/LatentSPN

Primary LanguageC++BSD 3-Clause "New" or "Revised" LicenseBSD-3-Clause

----------------
| Introduction |
----------------

This package reproduces the experiments in the paper
------------------------------------------------------------------------------
Robert Peharz, Robert Gens, Franz Pernkopf and Pedro Domingos,
"On the Latent Variable Interpretation in Sum-Product Networks",
IEEE Transactions on Pattern Analysis and Machine Intelligence (TPAMI),
vol. 39(10), pp. 2030-2044, 2017.
------------------------------------------------------------------------------

In particular, it provides an implementation of the EM algorithm for 
sum-product networks with Gaussians as input distributions, and an 
implementation for MPE inference in (augmented) SPNs over discrete variables.
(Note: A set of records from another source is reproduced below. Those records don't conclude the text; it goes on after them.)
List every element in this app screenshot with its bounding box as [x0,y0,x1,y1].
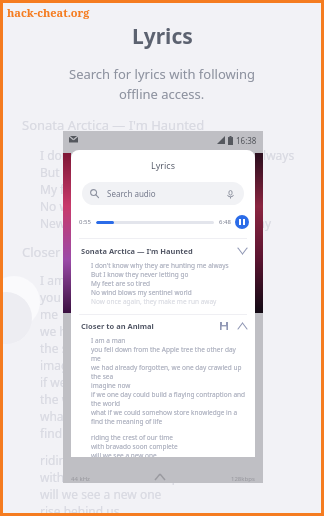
staticText: Closer to an Animal [81,321,154,331]
other: Expand [238,248,247,254]
staticText: me [40,306,58,322]
staticText: will we see a new one [40,486,162,502]
staticText: we had already forgotten, we one [40,323,230,339]
staticText: with bravado soon complete [40,469,201,485]
button[interactable]: Sonata Arctica — I'm Haunted [71,246,255,256]
staticText: rise behind us [40,503,120,516]
other: Collapse [238,323,247,329]
staticText: 128kbps [231,475,255,483]
staticText: 0:55 [79,218,91,226]
staticText: riding the crest of our time [91,433,173,442]
staticText: Now once again, they make me run away [91,297,217,306]
staticText: imagine now [40,357,113,373]
staticText: I am a man [40,272,104,288]
staticText: will we see a new one [91,451,157,457]
staticText: me [91,354,101,363]
staticText: 44 kHz [71,475,90,483]
staticText: the world [40,391,94,407]
staticText: what if we could somehow store knowledge… [91,408,249,417]
staticText: New once again, they make me run away [40,215,272,231]
staticText: My feet are so tired [40,181,149,197]
button[interactable]: Closer to an Animal [71,321,255,331]
other: Save [220,322,228,330]
staticText: Sonata Arctica — I'm Haunted [22,116,205,134]
staticText: But I know they never letting go [91,270,189,279]
staticText: offline access. [119,85,205,103]
staticText: the world [91,399,121,408]
staticText: But I know they never letting go [40,164,220,180]
staticText: with bravado soon complete [91,442,178,451]
button[interactable]: Search audio [82,182,244,205]
staticText: find the meaning of life [91,417,163,426]
staticText: 16:38 [236,135,257,146]
staticText: My feet are so tired [91,279,151,288]
staticText: the sea [91,372,114,381]
staticText: I don't know why they are hunting me alw… [91,261,229,270]
staticText: No wind blows my sentinel world [40,198,227,214]
staticText: No wind blows my sentinel world [91,288,192,297]
staticText: 6:48 [219,218,231,226]
staticText: Search audio [107,188,156,199]
button[interactable]: Voice search [224,188,236,200]
staticText: the sea [40,340,81,356]
staticText: Search for lyrics with following [69,65,256,83]
staticText: if we one day could build a flying [40,374,225,390]
staticText: riding the crest of our time [40,452,192,468]
staticText: Sonata Arctica — I'm Haunted [81,246,193,256]
staticText: Lyrics [151,159,175,171]
staticText: I don't know why they are hunting me alw… [40,147,295,163]
staticText: Closer to an Animal [22,243,141,261]
staticText: what if we could somehow store [40,408,222,424]
button[interactable]: Pause [235,215,249,229]
button[interactable] [96,221,214,224]
staticText: find the meaning of life [40,425,172,441]
staticText: you fell down from the Apple tree [40,289,229,305]
staticText: you fell down from the Apple tree the ot… [91,345,249,354]
staticText: imagine now [91,381,131,390]
staticText: I am a man [91,336,126,345]
staticText: hack-cheat.org [7,5,90,20]
staticText: we had already forgotten, we one day cra… [91,363,249,372]
staticText: if we one day could build a flaying cont… [91,390,249,399]
staticText: Lyrics [132,22,193,51]
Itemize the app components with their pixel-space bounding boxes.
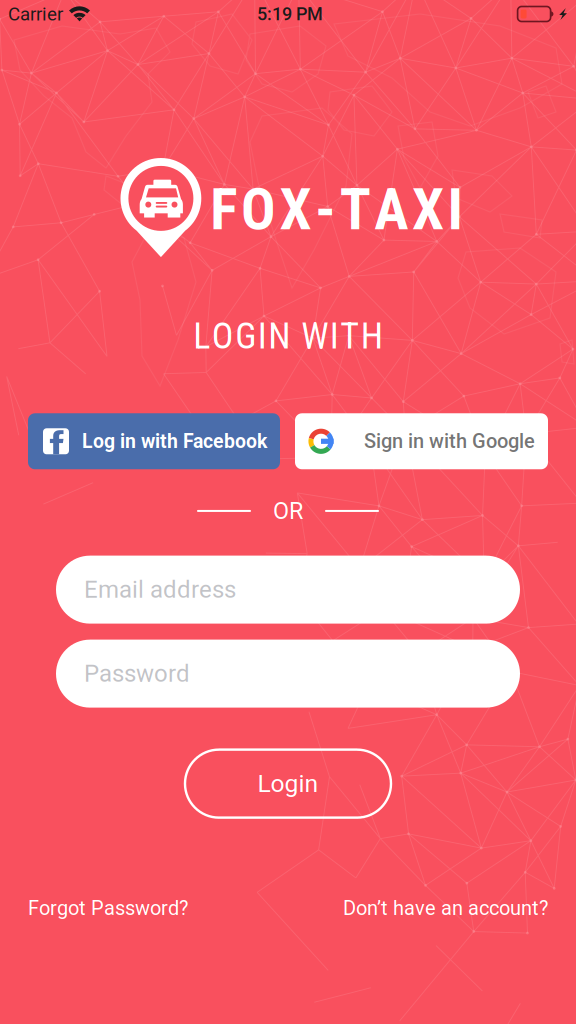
staticText: OR — [273, 497, 303, 525]
staticText: I — [448, 176, 462, 243]
staticText: X — [280, 176, 312, 243]
staticText: Forgot Password? — [28, 897, 188, 920]
staticText: Log in with Facebook — [82, 430, 267, 453]
staticText: N — [268, 315, 290, 357]
staticText: H — [361, 315, 383, 357]
staticText: F — [210, 176, 237, 243]
staticText: W — [301, 315, 328, 357]
staticText: T — [340, 176, 371, 243]
staticText: I — [330, 315, 339, 357]
staticText: Sign in with Google — [364, 430, 535, 453]
button[interactable]: Don’t have an account? — [343, 897, 548, 920]
staticText: I — [258, 315, 267, 357]
staticText: L — [193, 315, 210, 357]
staticText: O — [241, 176, 276, 243]
staticText: Don’t have an account? — [343, 897, 548, 920]
button[interactable]: Login — [185, 750, 391, 818]
staticText: Carrier — [8, 3, 63, 25]
staticText: Password — [84, 660, 190, 688]
button[interactable]: Log in with Facebook — [28, 413, 280, 469]
staticText: 5:19 PM — [257, 4, 323, 25]
staticText: T — [340, 315, 359, 357]
staticText — [292, 315, 300, 357]
staticText: O — [212, 315, 234, 357]
staticText: A — [374, 176, 408, 243]
staticText: Email address — [84, 576, 236, 604]
button[interactable]: Sign in with Google — [295, 413, 548, 469]
staticText: X — [412, 176, 444, 243]
button[interactable]: Password — [56, 640, 520, 708]
staticText: Login — [258, 769, 318, 798]
staticText: - — [315, 176, 336, 243]
staticText: G — [235, 315, 256, 357]
button[interactable]: Email address — [56, 556, 520, 624]
button[interactable]: Forgot Password? — [28, 897, 188, 920]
PLEASE NOTE THE ACCOMPANYING LICENSE FILE (modified BSD, 3-Clause). 
IF YOU USE THIS CODE FOR RESEARCH, PLEASE CITE THE PAPER ABOVE.


-------------------
| Getting Started |
-------------------

* Copy the content of this package to some folder, say foo. Within foo, you
  should then have the following folder structure.

  /CPP/src/
  /Data/
  /Matlab/
  /Models/
  /PoonDomingos/
  /Results/EM/
  /Results/MPE/

* There are C++ source files in /CPP/src/ and Matlab script files in 
  /Matlab/ -- the other folders are empty so far. The experiments are actually
  performed in C++, and Matlab is used only as script language and for 
  plotting and displaying results. So Matlab is not really necessary and can 
  be replaced with something else, e.g. Octave. In this case, probably some 
  minor changes to the scripts need to be done. We ran our experiments using 
  Matlab2015.

* To compile the C++ binaries, go to the folder /CPP/ and type 'make'. 
  This should produce /CPP/bin/ containing the binaries 'MPEsynth' and 
  'trainEM', and /CPP/obj/ containing the object files.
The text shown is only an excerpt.